Cornerstone Capital Group, a New York-based RIA firm that focuses on impact investing and sustainability, is starting to see some of this stepped-up interest.

Its public-charity clients that host donor-advised funds are hearing their donors say they want to see more options for impact investing, says Katherine Pease, a managing director and head of impact strategy for Cornerstone Capital Group. Some of the firm’s individual investor clients have asked about including an impact lens in their donor-advised funds.

“Individuals and families with charitable intent are increasingly realizing how much more impact they can be having with DAFs if their DAF assets are being invested for impact as well as for grants,” said Pease, lead author on Cornerstone’s report “Mobilizing Donor Advised Funds for Impact Investing.” It’s also a way for people to mesh their investing activities with their values, she noted.
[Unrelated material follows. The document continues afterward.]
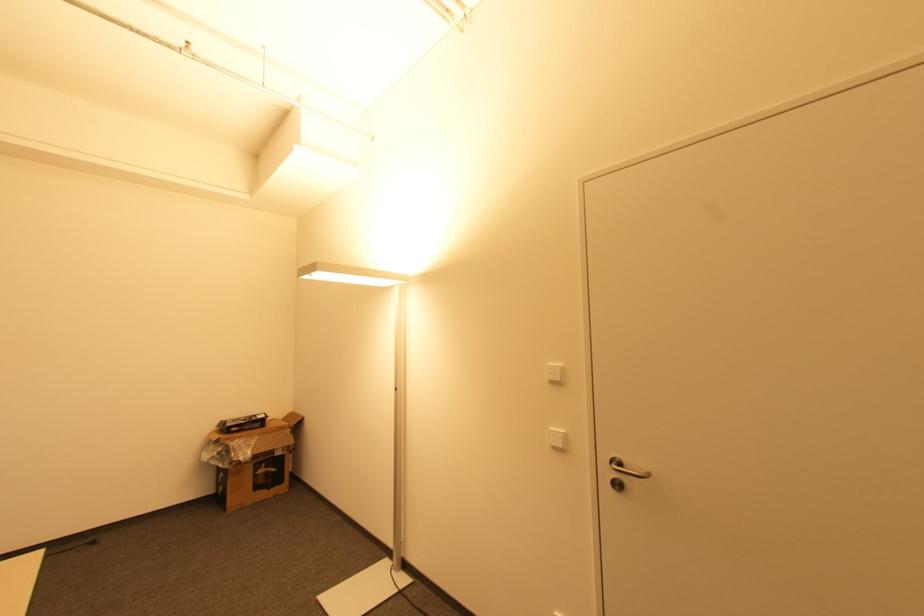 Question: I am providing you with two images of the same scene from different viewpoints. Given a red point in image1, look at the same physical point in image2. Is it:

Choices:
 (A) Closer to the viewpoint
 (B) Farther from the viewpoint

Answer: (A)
Overall, though, impact investing in donor-advised funds remains “a very underutilized tool,” she said. “There’s over $100 billion in DAF assets, most of which is not being invested with impact intentionality.”
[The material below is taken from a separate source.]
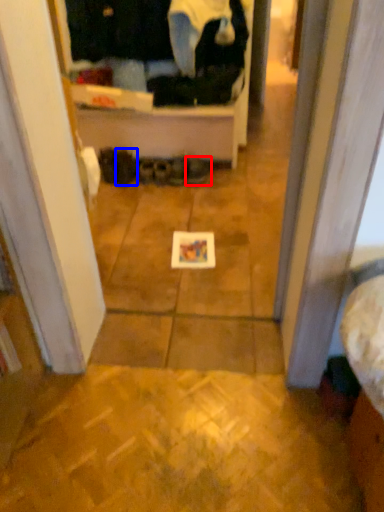 Question: Among these objects, which one is nearest to the camera, footwear (highlighted by a red box) or footwear (highlighted by a blue box)?

Choices:
 (A) footwear
 (B) footwear

Answer: (A)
She’s trying to change this by helping clients (donor-advised fund hosts and users) understand their options and figure out their impact thesis.

The best strategies to use for impact are where there are natural payer opportunities, said Pease. These opportunities often focus on conservation and economic development, she said, such as investing in affordable housing projects that will collect rent or providing low-cost loans that’ll be repaid with interest. This capital can then be recycled to help support donors’ future philanthropic or impact priorities, she said.
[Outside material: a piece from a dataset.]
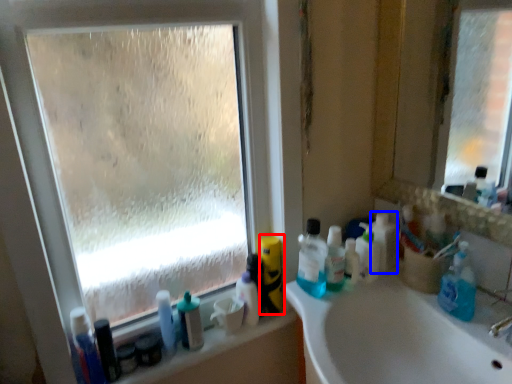 Question: Which of the following is the closest to the observer, cleaning product (highlighted by a red box) or toiletry (highlighted by a blue box)?

Choices:
 (A) cleaning product
 (B) toiletry

Answer: (B) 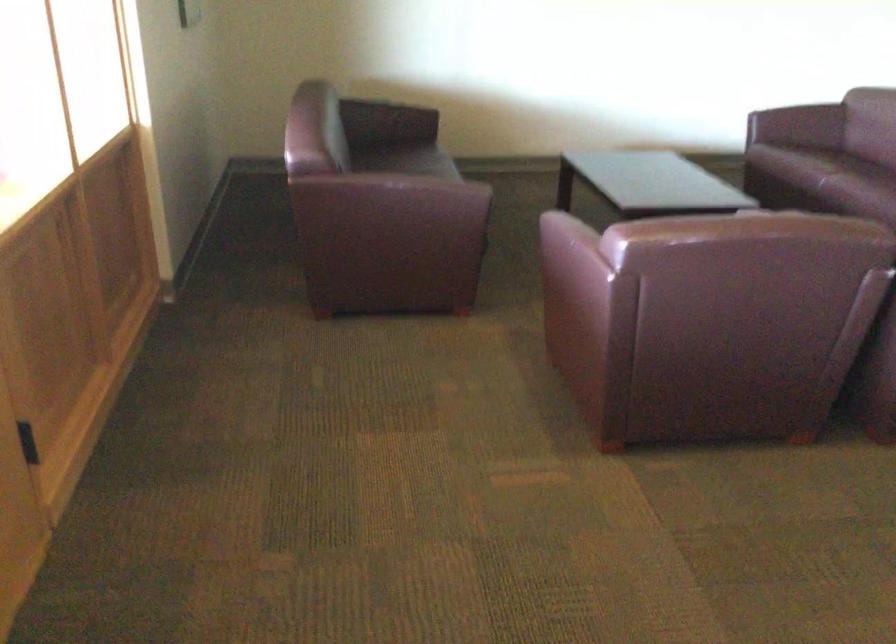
According to Pease, donor-advised-fund capital can be deployed in eight different types of vehicles to achieve financial and impact goals. They include direct investments in social enterprises, specialized pooled funds, funds for specialized initiatives, loan guarantees, endowments invested for broad social impact, endowments invested for specific impact priorities, advisor managed funds and corporate donor-advised funds.

A donor’s impact priorities should be matched with the right vehicle, she said. Someone with a specific mission goal (such as helping women in a local community) might be most comfortable making a direct investment in a social enterprise. A donor with a broad interest in climate change may be happier investing in a pooled fund.

So far, Pease has mostly seen loan guarantees used around economic development in low-income communities that lack access to capital. Loan guarantees can be used to underwrite the risk and make the investment safer for traditional investors, she said.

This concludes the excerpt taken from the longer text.